## Your assignment
Please output every record exactly, keeping each line as it is.

## Data for the task
^^^^^^^^
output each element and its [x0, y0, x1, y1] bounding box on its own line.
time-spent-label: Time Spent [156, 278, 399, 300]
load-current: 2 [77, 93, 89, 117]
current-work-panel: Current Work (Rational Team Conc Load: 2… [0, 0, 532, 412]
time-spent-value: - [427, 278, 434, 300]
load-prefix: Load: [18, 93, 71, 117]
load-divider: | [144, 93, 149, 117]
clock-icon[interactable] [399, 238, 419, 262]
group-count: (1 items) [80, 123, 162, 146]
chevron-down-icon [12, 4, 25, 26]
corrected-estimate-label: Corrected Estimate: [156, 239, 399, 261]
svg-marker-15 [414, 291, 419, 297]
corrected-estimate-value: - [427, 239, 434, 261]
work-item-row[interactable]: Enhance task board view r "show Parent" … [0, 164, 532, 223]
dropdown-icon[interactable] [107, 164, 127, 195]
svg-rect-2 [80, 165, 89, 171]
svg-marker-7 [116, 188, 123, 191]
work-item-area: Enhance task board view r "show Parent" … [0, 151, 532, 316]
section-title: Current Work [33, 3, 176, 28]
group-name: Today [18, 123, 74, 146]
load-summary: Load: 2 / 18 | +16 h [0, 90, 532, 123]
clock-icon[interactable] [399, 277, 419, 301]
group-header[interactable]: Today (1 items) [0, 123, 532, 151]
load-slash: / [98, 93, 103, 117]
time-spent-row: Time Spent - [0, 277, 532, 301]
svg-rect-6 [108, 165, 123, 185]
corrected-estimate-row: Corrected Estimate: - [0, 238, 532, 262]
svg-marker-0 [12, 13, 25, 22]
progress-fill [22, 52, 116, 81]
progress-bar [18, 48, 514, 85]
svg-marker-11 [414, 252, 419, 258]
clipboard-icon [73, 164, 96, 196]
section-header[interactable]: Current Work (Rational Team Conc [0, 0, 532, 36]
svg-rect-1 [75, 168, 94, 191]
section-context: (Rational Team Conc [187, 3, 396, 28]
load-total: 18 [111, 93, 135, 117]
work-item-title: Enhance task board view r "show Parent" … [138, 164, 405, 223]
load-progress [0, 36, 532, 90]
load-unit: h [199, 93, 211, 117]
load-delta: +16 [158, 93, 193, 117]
^^^^^^^^
## Solution
output each element and its [x0, y0, x1, y1] bounding box on its own line.
time-spent-label: Time Spent [156, 278, 399, 300]
load-current: 2 [77, 93, 89, 117]
current-work-panel: Current Work (Rational Team Conc Load: 2… [0, 0, 532, 412]
time-spent-value: - [427, 278, 434, 300]
load-prefix: Load: [18, 93, 71, 117]
load-divider: | [144, 93, 149, 117]
clock-icon[interactable] [399, 238, 419, 262]
group-count: (1 items) [80, 123, 162, 146]
chevron-down-icon [12, 4, 25, 26]
corrected-estimate-label: Corrected Estimate: [156, 239, 399, 261]
svg-marker-15 [414, 291, 419, 297]
corrected-estimate-value: - [427, 239, 434, 261]
work-item-row[interactable]: Enhance task board view r "show Parent" … [0, 164, 532, 223]
dropdown-icon[interactable] [107, 164, 127, 195]
svg-rect-2 [80, 165, 89, 171]
svg-marker-7 [116, 188, 123, 191]
work-item-area: Enhance task board view r "show Parent" … [0, 151, 532, 316]
section-title: Current Work [33, 3, 176, 28]
group-name: Today [18, 123, 74, 146]
load-summary: Load: 2 / 18 | +16 h [0, 90, 532, 123]
clock-icon[interactable] [399, 277, 419, 301]
group-header[interactable]: Today (1 items) [0, 123, 532, 151]
load-slash: / [98, 93, 103, 117]
time-spent-row: Time Spent - [0, 277, 532, 301]
svg-rect-6 [108, 165, 123, 185]
corrected-estimate-row: Corrected Estimate: - [0, 238, 532, 262]
svg-marker-0 [12, 13, 25, 22]
progress-fill [22, 52, 116, 81]
progress-bar [18, 48, 514, 85]
svg-marker-11 [414, 252, 419, 258]
clipboard-icon [73, 164, 96, 196]
section-header[interactable]: Current Work (Rational Team Conc [0, 0, 532, 36]
svg-rect-1 [75, 168, 94, 191]
section-context: (Rational Team Conc [187, 3, 396, 28]
load-total: 18 [111, 93, 135, 117]
work-item-title: Enhance task board view r "show Parent" … [138, 164, 405, 223]
load-progress [0, 36, 532, 90]
load-unit: h [199, 93, 211, 117]
load-delta: +16 [158, 93, 193, 117]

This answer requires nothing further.